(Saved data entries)
*** Begin section ***

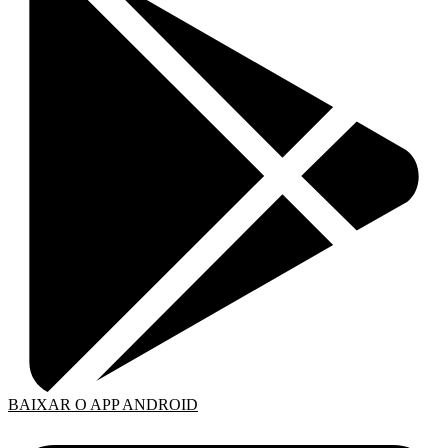
BAIXAR O APP ANDROID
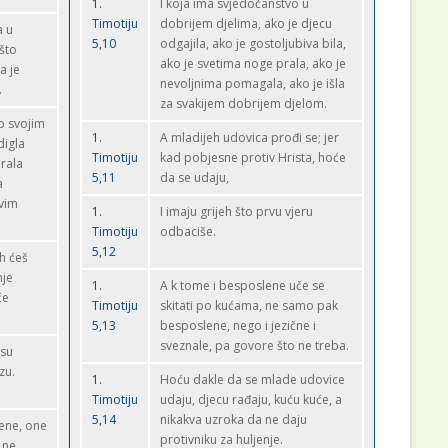
1.
I koja ima svjedočanstvo u
Timotiju
dobrijem djelima, ako je djecu
a u
5,10
odgajila, ako je gostoljubiva bila,
što
ako je svetima noge prala, ako je
a je
nevoljnima pomagala, ako je išla
.
za svakijem dobrijem djelom.
o svojim
1.
A mladijeh udovica prođi se; jer
digla
Timotiju
kad pobjesne protiv Hrista, hoće
prala
5,11
da se udaju,
a
svim
1.
I imaju grijeh što prvu vjeru
Timotiju
odbaciše.
5,12
h ćeš
nje
1.
A k tome i besposlene uče se
će
Timotiju
skitati po kućama, ne samo pak
5,13
besposlene, nego i jezične i
sveznale, pa govore što ne treba.
 su
zu.
1.
Hoću dakle da se mlade udovice
Timotiju
udaju, djecu rađaju, kuću kuće, a
5,14
nikakva uzroka da ne daju
lene, one
protivniku za huljenje.
 ne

*** End section ***

Type the entries again verbatim. Any pictures should be skipped.

◆ TASK OUTPUT ◆
BAIXAR O APP ANDROID
1.
I koja ima svjedočanstvo u
Timotiju
dobrijem djelima, ako je djecu
a u
5,10
odgajila, ako je gostoljubiva bila,
što
ako je svetima noge prala, ako je
a je
nevoljnima pomagala, ako je išla
.
za svakijem dobrijem djelom.
o svojim
1.
A mladijeh udovica prođi se; jer
digla
Timotiju
kad pobjesne protiv Hrista, hoće
prala
5,11
da se udaju,
a
svim
1.
I imaju grijeh što prvu vjeru
Timotiju
odbaciše.
5,12
h ćeš
nje
1.
A k tome i besposlene uče se
će
Timotiju
skitati po kućama, ne samo pak
5,13
besposlene, nego i jezične i
sveznale, pa govore što ne treba.
 su
zu.
1.
Hoću dakle da se mlade udovice
Timotiju
udaju, djecu rađaju, kuću kuće, a
5,14
nikakva uzroka da ne daju
lene, one
protivniku za huljenje.
 ne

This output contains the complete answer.